For me, the strongest case for a more evolutionary approach in economics comes from the timeframes with which economics is engaged. In evolutionary biology, maximisation and equilibrium approaches typically assume plenty of time for the traits of interest to have evolved. Economics is more interested in short-term dynamics, possibly more in the style of ecological models where dynamic modelling is the norm. In that case, there may be a stronger case for evolutionary economics than for “evolutionary” evolutionary biology. *I’ve posted about other parts of this Krugman article before – here and here.

5 comments

  1. It has seemed to me, that classical game theorists (I’m more familiar with classical game theory in political science, but maybe this is true in economics) are often satisfied with finding best-response equilibria where evolutionary game theorists are more interested in out-of-equilibrium dynamics – that is stability of equilibria, basins of attraction, dynamics in games with infinite unstable equilibria, etc. I’ve read Bowles, Gintis, Peyton Young, etc., so I know this is not true for all game theorists outside biology, but this is also not a random sample of game theorists outside of biology. In Hamilton’s frog model it sounds like there may be one stable equilibrium, so it does not make much difference if you assume some sort of optimization. It’s where the fitness landscape is more bumpy that there may be a difference. Do you feel like this is generally the case?

    1. I’m tempted to agree with that distinction between classical and evolutionary game theory but am cautious against generalising. A lot of work in evolutionary game theory focuses on end-point equilibrium. That even seems to be the case in evolutionary biology much of the time – an interesting example of this is John McNamara’s (excellent) recent article calling for a richer evolutionary game theory, in which he focuses on the stable end points of two player games for his argument. Funnily enough, McNamara suggests looking to economics for richer models.

      I tend to see Gintis, Bowles etc as outliers in their approach, at least until more recently when the use of computational methods etc has seen an explosion of simulation approaches, although not so much in economics.

  2. To get almost totally off the topic, I’m reading the recent biography of W.D. Hamilton and I was amused to learn that his rugby teammates at school called him “caveman” and “apeman” due to his massive jaw and brow:

  3. Awesome!

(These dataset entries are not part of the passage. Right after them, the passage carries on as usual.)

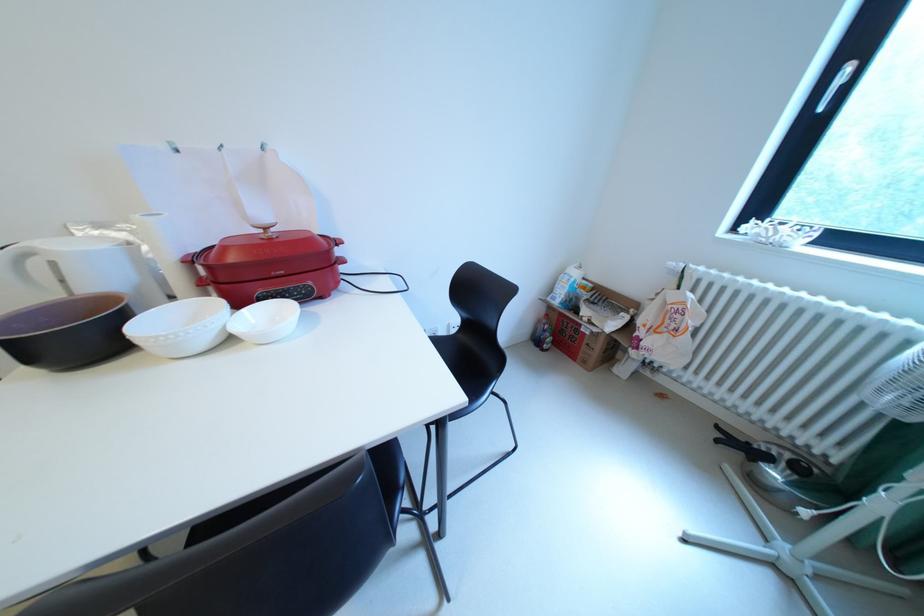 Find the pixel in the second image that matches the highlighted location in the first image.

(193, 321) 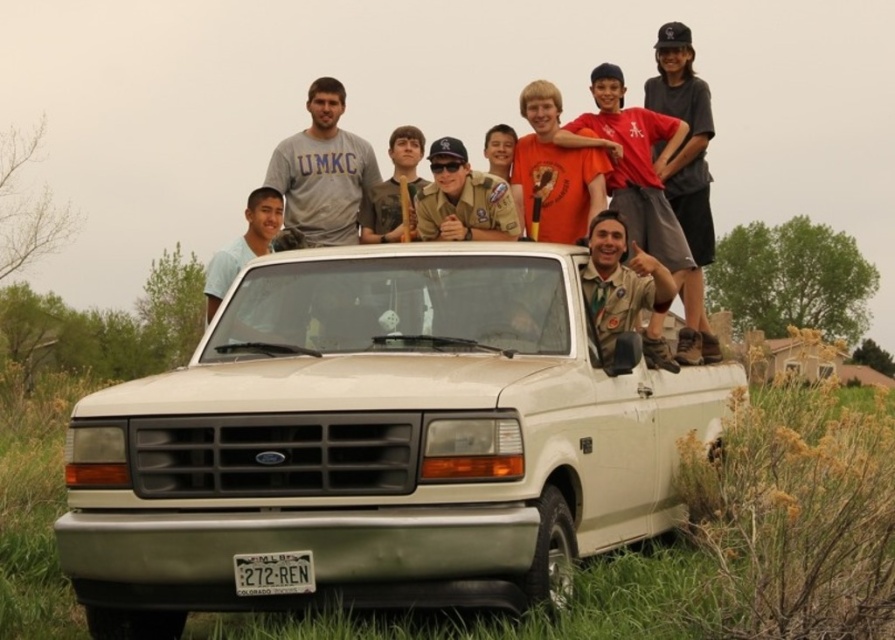 Question: Which of the following is the farthest from the observer?

Choices:
 (A) (354, 237)
 (B) (611, 362)

Answer: (A)

Question: Considering the real-world distances, which object is farthest from the gray cotton t-shirt at upper center?

Choices:
 (A) matte khaki uniform at center
 (B) white matte pickup truck at center

Answer: (B)

Question: Can you confirm if gray cotton t-shirt at upper center is bigger than matte khaki uniform at center?

Choices:
 (A) yes
 (B) no

Answer: (A)

Question: Can you confirm if gray cotton t-shirt at upper center is positioned to the left of matte khaki uniform at center?

Choices:
 (A) yes
 (B) no

Answer: (A)

Question: Does white matte pickup truck at center have a smaller size compared to gray cotton t-shirt at upper center?

Choices:
 (A) no
 (B) yes

Answer: (A)

Question: Which point appears farthest from the camera in this image?

Choices:
 (A) pyautogui.click(x=304, y=138)
 (B) pyautogui.click(x=147, y=426)
 (C) pyautogui.click(x=610, y=305)

Answer: (A) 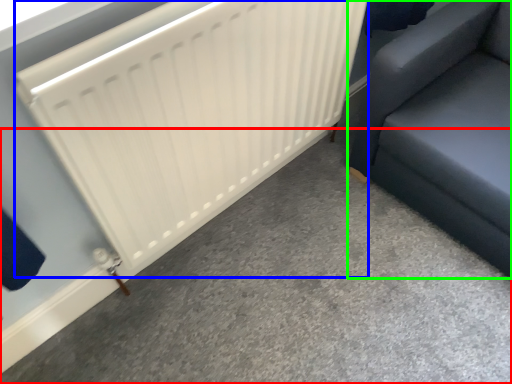 Question: Based on their relative distances, which object is nearer to concrete (highlighted by a red box)? Choose from radiator (highlighted by a blue box) and furniture (highlighted by a green box).

Choices:
 (A) radiator
 (B) furniture

Answer: (B) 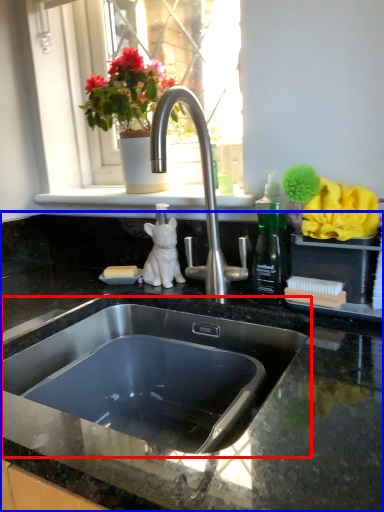 Question: Among these objects, which one is nearest to the camera, sink (highlighted by a red box) or countertop (highlighted by a blue box)?

Choices:
 (A) sink
 (B) countertop

Answer: (B) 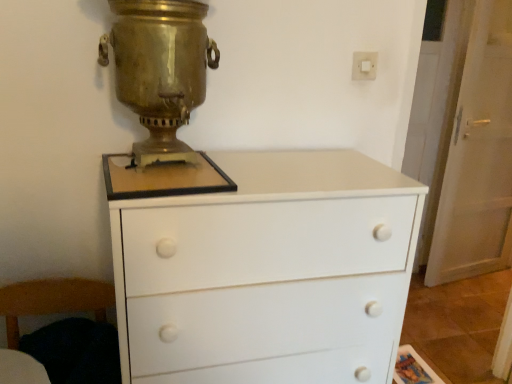 Where is `free location to the right of gold polished samovar at center`? This screenshot has width=512, height=384. free location to the right of gold polished samovar at center is located at coordinates pos(270,170). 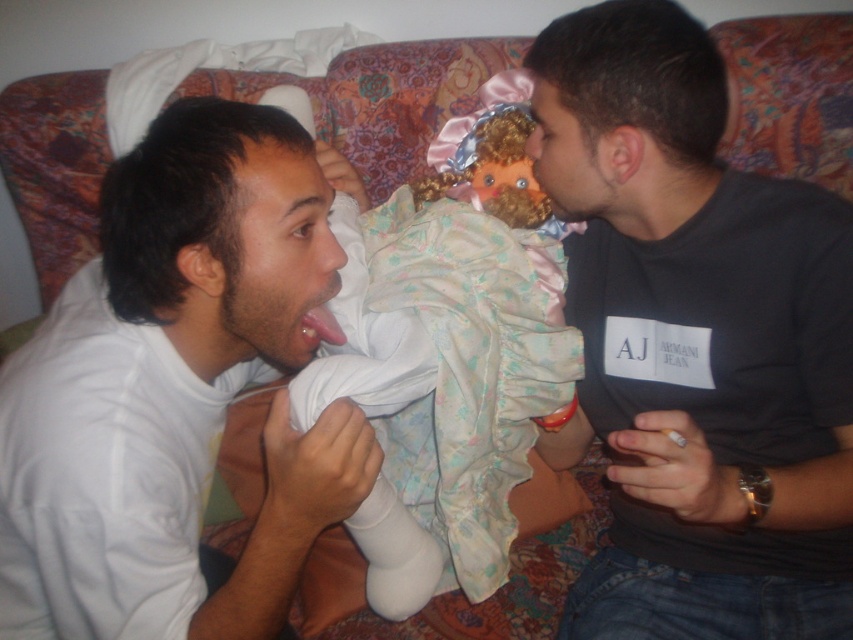 I want to click on silky pastel dress at center, so click(427, 275).

Is silky pastel dress at center below pink glossy tongue at center?

Yes.

Where is `silky pastel dress at center`? The height and width of the screenshot is (640, 853). silky pastel dress at center is located at coordinates (427, 275).

Identify the location of silky pastel dress at center. (427, 275).

What do you see at coordinates (695, 342) in the screenshot?
I see `black matte shirt at center` at bounding box center [695, 342].

Find the location of a particular element. black matte shirt at center is located at coordinates (695, 342).

Is point (721, 540) closer to viewer compared to point (558, 310)?

Yes.

Can you confirm if black matte shirt at center is positioned to the right of silky pastel dress at center?

Indeed, black matte shirt at center is positioned on the right side of silky pastel dress at center.

Which is behind, point (695, 621) or point (439, 348)?

The point (695, 621) is more distant.

Identify the location of black matte shirt at center. The height and width of the screenshot is (640, 853). (695, 342). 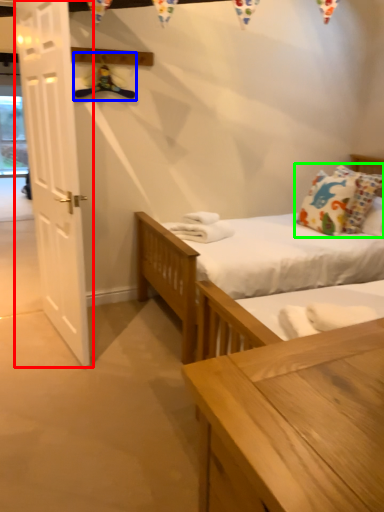 Question: Considering the real-world distances, which object is closest to door (highlighted by a red box)? hanger (highlighted by a blue box) or pillow (highlighted by a green box).

Choices:
 (A) hanger
 (B) pillow

Answer: (A) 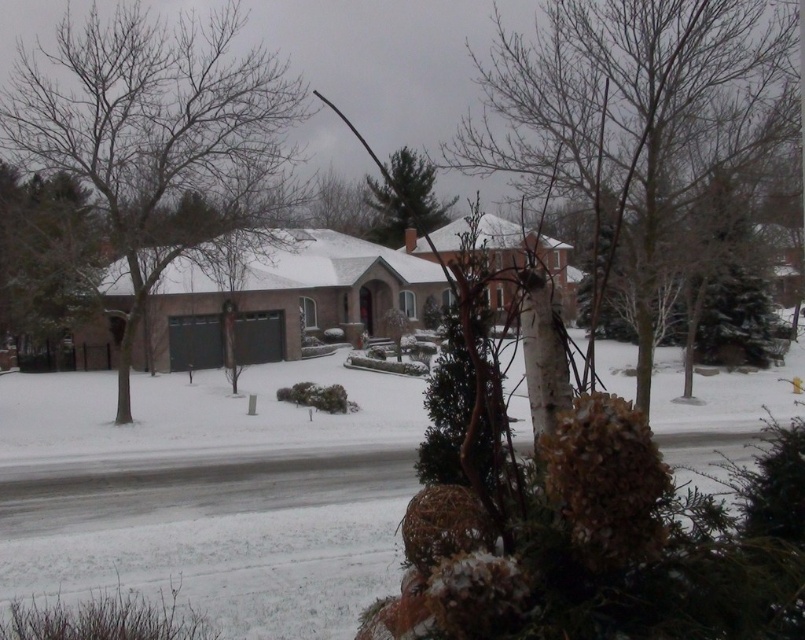 Question: Can you confirm if bare wood tree at center is positioned below green matte tree at center?

Choices:
 (A) no
 (B) yes

Answer: (A)

Question: Does brown leafless tree at left have a larger size compared to green textured evergreen tree at upper left?

Choices:
 (A) yes
 (B) no

Answer: (A)

Question: Among these objects, which one is farthest from the camera?

Choices:
 (A) green matte tree at center
 (B) green textured evergreen tree at upper left

Answer: (B)

Question: In this image, where is bare wood tree at center located relative to brown leafless tree at left?

Choices:
 (A) right
 (B) left

Answer: (A)

Question: Based on their relative distances, which object is farther from the brown leafless tree at left?

Choices:
 (A) green textured evergreen tree at upper left
 (B) bare wood tree at center
 (C) green matte tree at center

Answer: (C)

Question: Which of these objects is positioned farthest from the green textured evergreen tree at upper left?

Choices:
 (A) brown leafless tree at left
 (B) green matte tree at center
 (C) bare wood tree at center

Answer: (B) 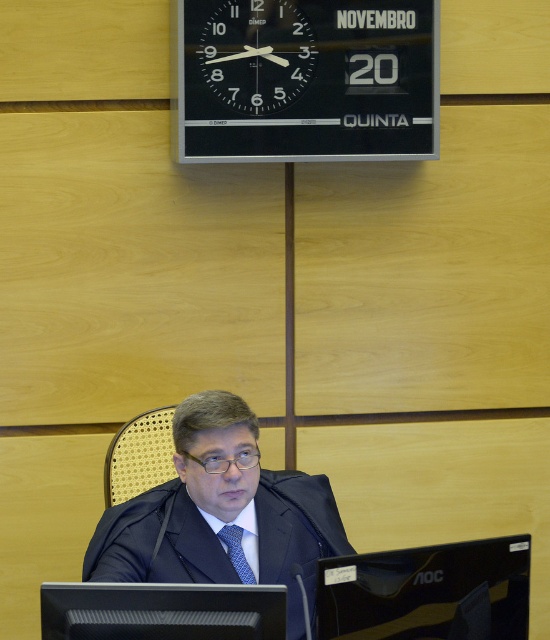 Question: Observing the image, what is the correct spatial positioning of black matte computer monitor at lower center in reference to black glass clock at upper center?

Choices:
 (A) right
 (B) left

Answer: (B)

Question: Is black matte computer monitor at lower center closer to camera compared to blue silk tie at center?

Choices:
 (A) yes
 (B) no

Answer: (A)

Question: Does black glossy monitor at lower center have a lesser width compared to black glass clock at upper center?

Choices:
 (A) no
 (B) yes

Answer: (A)

Question: Which point appears closest to the camera in this image?

Choices:
 (A) [x=239, y=572]
 (B) [x=163, y=472]
 (C) [x=518, y=628]

Answer: (C)

Question: Estimate the real-world distances between objects in this image. Which object is farther from the matte black suit at center?

Choices:
 (A) blue silk tie at center
 (B) black matte computer monitor at lower center
 (C) woven wood chair at center

Answer: (C)

Question: Which is farther from the black glossy monitor at lower center?

Choices:
 (A) black matte computer monitor at lower center
 (B) blue silk tie at center
 (C) matte black suit at center
 (D) woven wood chair at center

Answer: (D) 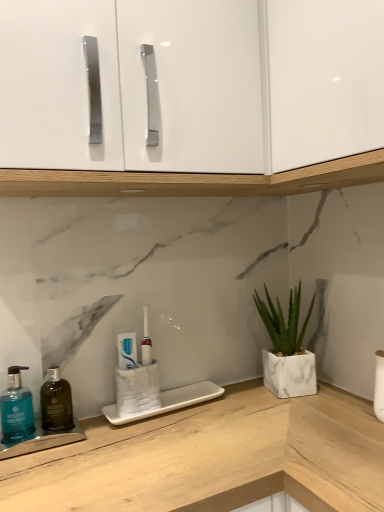 Question: Is white marble planter at right in front of or behind white glossy toothpaste at center in the image?

Choices:
 (A) behind
 (B) front

Answer: (A)

Question: From a real-world perspective, is white marble planter at right above or below white glossy toothpaste at center?

Choices:
 (A) below
 (B) above

Answer: (A)

Question: Considering the real-world distances, which object is farthest from the white glossy cabinet doors at upper center?

Choices:
 (A) white glossy toothpaste at center
 (B) teal matte soap dispenser at lower left
 (C) dark green glass mouthwash at left
 (D) white marble planter at right

Answer: (B)

Question: Considering the real-world distances, which object is farthest from the white marble planter at right?

Choices:
 (A) dark green glass mouthwash at left
 (B) white glossy cabinet doors at upper center
 (C) teal matte soap dispenser at lower left
 (D) white glossy toothpaste at center

Answer: (C)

Thank you for drawing my attention to Krugman’s article, I was not familiar with it before. I completely agree with you and him on that evolutionary biologists tend to not use evolutionary approaches, but I don’t think the longer time-scales excuse them from this. In a circular fashion, I have been highlighting the importance of worrying about the dynamics and unreasonableness of standard equilibrium assumptions using tools from algorithmic game theory that were used by cstheorists before me to alter how economists think about market equilibrium.